Due to improved global economic environment, most Pacific island economies are expected to perform slightly better in 2010 than in 2009, Asian Development Bank (ADB) said Tuesday.
In the first publication for 2010 on Pacific Economy, the Pacific islands are expected to expand by 0.5 percent in 2010, after contracting by an estimated 1.4 percent in 2009, the ADB said.
Vanuatu is expected to remain the best performing Pacific island economy, bolstered by the benefits of recent improvements to its economic policy. Of all the Pacific island economies, only the Fiji Islands and Palau are expected to contract in 2010, an improvement from 2009 when five economies in the region contracted.
The overall growth rate for the Pacific region (the Pacific islands, plus Papua New Guinea and Timor-Leste) is expected to rise slightly in 2010 to 3.7 percent, from 2.4 percent in 2009, largely driven by resource-rich Papua New Guinea and Timor-Leste.
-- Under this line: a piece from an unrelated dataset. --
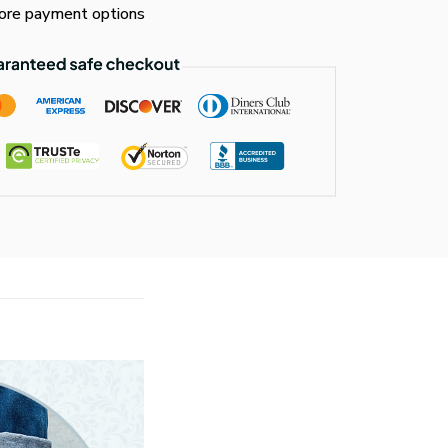
re payment options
The report said that many of the Pacific island governments are still feeling the impact of the economic slowdown on their tax revenue, so fiscal pressures remain. Those pressures are particularly intense in the Fiji Islands, Marshall Islands, Samoa, Solomon Islands and Tonga.
"The working poor, those that have jobs but earn too little to meet their basic needs, have been more exposed to the economic slowdown than others as construction, manufacturing and retail and wholesale activity weakened," said Cecile Gregory, Senior Advisor of ADB's Pacific Department.